▶ [Problem to work on]: Give an exact reproduction of the lines from the one with "系统可根据不良部位和不良描述关联，实时" to the final line of the entries below, both ends included, and omit the pictures.
Data for this task Start Marker
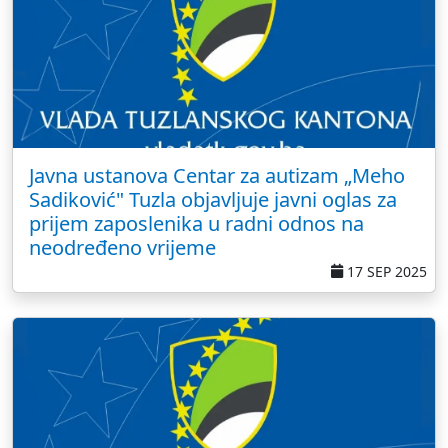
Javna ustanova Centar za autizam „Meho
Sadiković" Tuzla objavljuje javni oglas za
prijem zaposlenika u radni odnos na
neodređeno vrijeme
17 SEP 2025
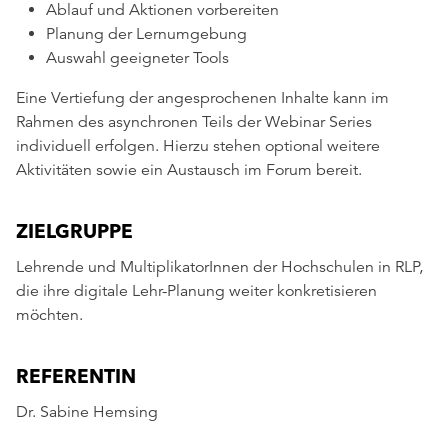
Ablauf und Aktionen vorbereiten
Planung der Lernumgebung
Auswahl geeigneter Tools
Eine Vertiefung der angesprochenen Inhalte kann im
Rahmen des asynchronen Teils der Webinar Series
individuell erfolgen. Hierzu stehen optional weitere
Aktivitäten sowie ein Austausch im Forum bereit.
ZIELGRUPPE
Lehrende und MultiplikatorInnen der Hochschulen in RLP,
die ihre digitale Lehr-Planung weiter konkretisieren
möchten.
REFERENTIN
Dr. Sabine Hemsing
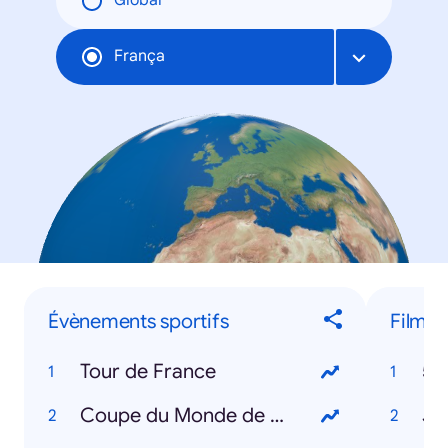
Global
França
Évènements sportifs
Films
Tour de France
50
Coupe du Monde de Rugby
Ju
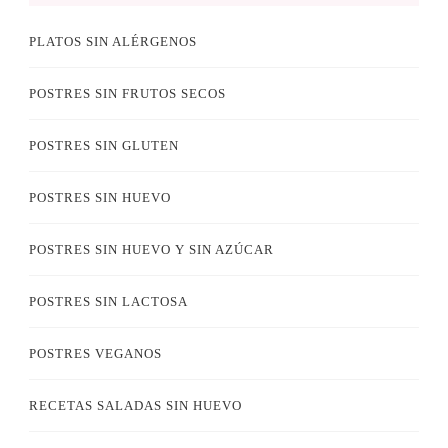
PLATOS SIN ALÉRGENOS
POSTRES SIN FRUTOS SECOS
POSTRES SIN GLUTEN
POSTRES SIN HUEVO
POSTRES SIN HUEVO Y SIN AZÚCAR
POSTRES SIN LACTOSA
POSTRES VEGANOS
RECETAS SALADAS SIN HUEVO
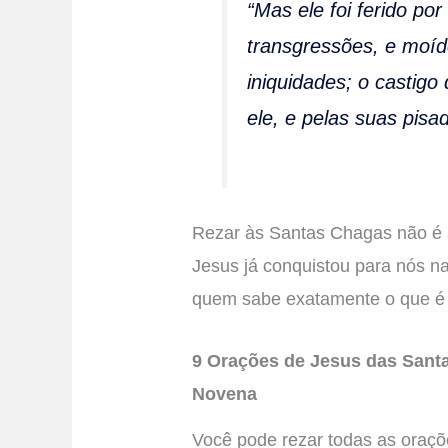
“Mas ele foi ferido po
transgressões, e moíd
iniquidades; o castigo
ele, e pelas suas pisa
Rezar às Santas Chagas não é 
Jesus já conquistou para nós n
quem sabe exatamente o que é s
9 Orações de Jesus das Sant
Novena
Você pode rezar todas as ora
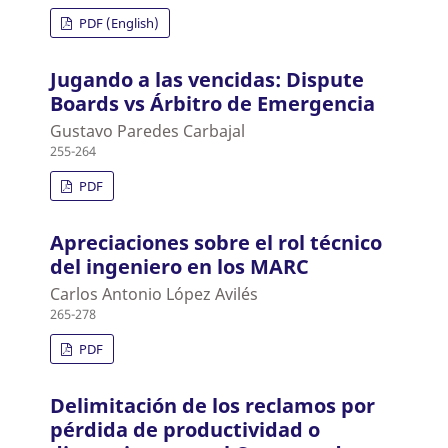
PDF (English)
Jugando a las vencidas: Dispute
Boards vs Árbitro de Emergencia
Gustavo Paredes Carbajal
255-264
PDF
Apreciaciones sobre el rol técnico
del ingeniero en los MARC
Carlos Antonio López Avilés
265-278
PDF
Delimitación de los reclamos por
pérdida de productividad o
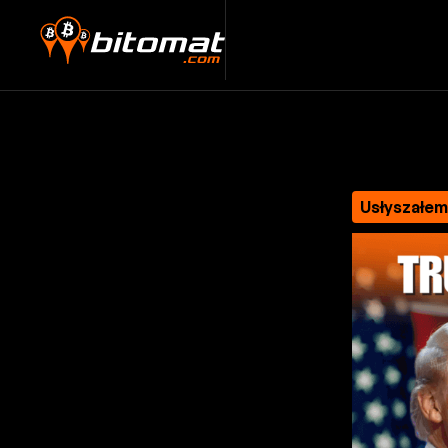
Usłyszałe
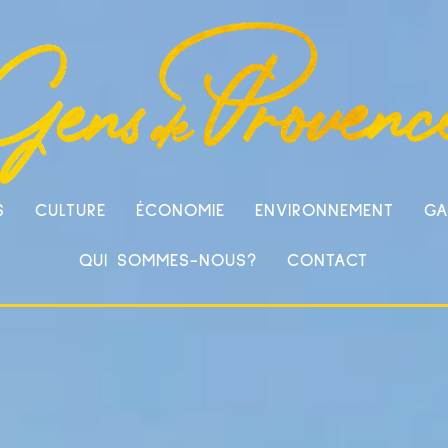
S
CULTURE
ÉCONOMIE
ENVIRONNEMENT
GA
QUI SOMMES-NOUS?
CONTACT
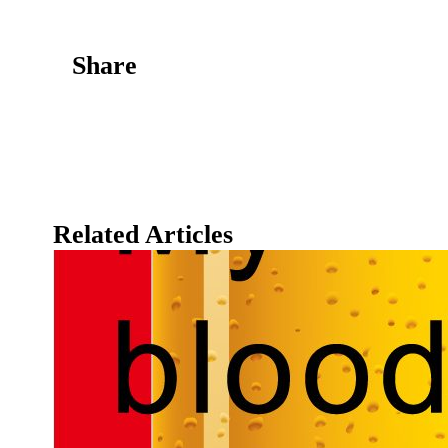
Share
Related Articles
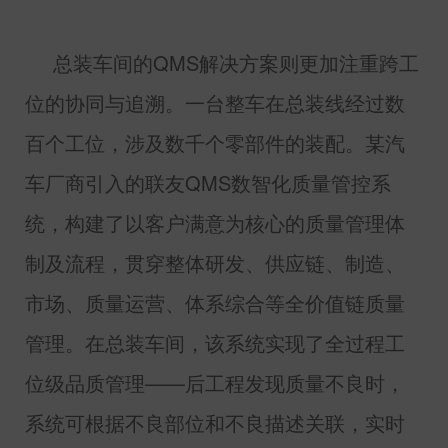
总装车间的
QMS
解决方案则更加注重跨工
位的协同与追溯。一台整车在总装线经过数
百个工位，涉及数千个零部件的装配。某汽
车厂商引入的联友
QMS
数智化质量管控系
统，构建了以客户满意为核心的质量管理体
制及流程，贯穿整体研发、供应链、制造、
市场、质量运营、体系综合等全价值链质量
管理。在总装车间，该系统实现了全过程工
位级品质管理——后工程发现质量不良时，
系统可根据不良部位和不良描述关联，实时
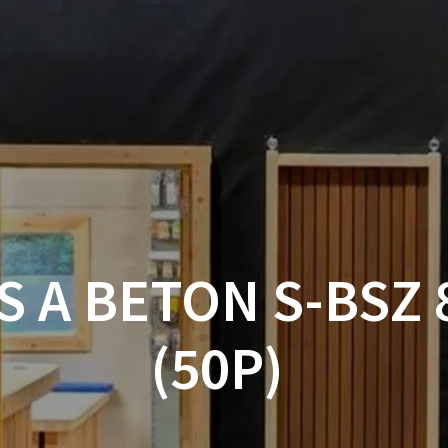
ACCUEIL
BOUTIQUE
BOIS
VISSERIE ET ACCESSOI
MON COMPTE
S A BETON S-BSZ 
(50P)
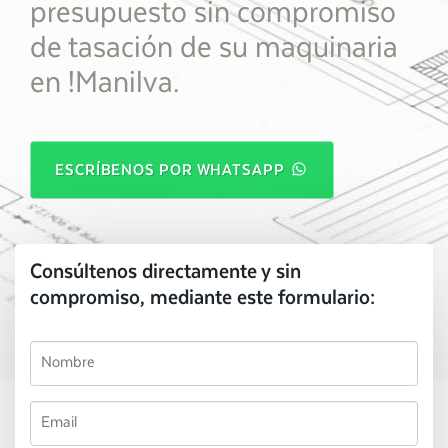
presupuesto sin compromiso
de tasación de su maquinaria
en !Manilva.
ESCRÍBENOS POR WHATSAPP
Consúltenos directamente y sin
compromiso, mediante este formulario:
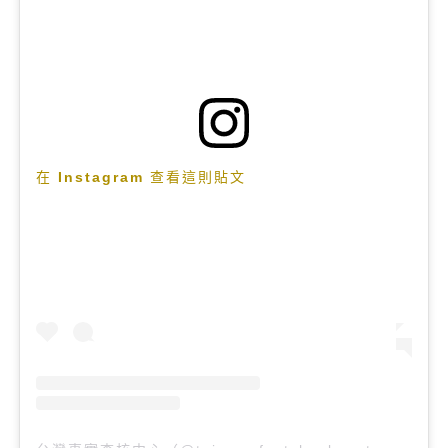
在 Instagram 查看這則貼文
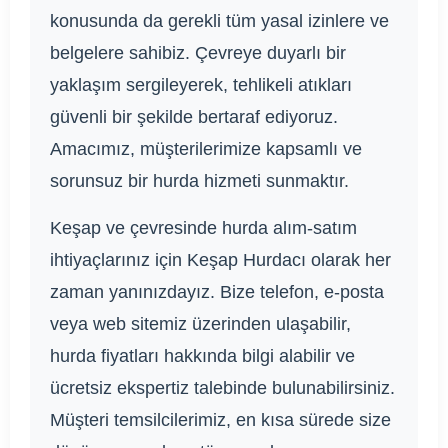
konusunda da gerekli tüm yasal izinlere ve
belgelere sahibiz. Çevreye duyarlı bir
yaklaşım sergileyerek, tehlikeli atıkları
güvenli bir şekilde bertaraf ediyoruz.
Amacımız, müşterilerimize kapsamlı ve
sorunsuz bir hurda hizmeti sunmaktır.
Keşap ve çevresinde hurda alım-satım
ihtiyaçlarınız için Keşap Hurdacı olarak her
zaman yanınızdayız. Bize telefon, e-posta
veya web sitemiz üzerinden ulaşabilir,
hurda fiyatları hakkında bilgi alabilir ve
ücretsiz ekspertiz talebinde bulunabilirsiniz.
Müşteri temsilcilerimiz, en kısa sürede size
Data for this task End Marker
▶ [Finished exercise]:
系统可根据不良部位和不良描述关联，实时
ACCUEIL
BOUTIQUE
BOIS
VISSERIE ET ACCESSOI
MON COMPTE
S A BETON S-BSZ 
(50P)
presupuesto sin compromiso
de tasación de su maquinaria
en !Manilva.
ESCRÍBENOS POR WHATSAPP
Consúltenos directamente y sin
compromiso, mediante este formulario:
在 Instagram 查看這則貼文
konusunda da gerekli tüm yasal izinlere ve
belgelere sahibiz. Çevreye duyarlı bir
yaklaşım sergileyerek, tehlikeli atıkları
güvenli bir şekilde bertaraf ediyoruz.
Amacımız, müşterilerimize kapsamlı ve
sorunsuz bir hurda hizmeti sunmaktır.
Keşap ve çevresinde hurda alım-satım
ihtiyaçlarınız için Keşap Hurdacı olarak her
zaman yanınızdayız. Bize telefon, e-posta
veya web sitemiz üzerinden ulaşabilir,
hurda fiyatları hakkında bilgi alabilir ve
ücretsiz ekspertiz talebinde bulunabilirsiniz.
Müşteri temsilcilerimiz, en kısa sürede size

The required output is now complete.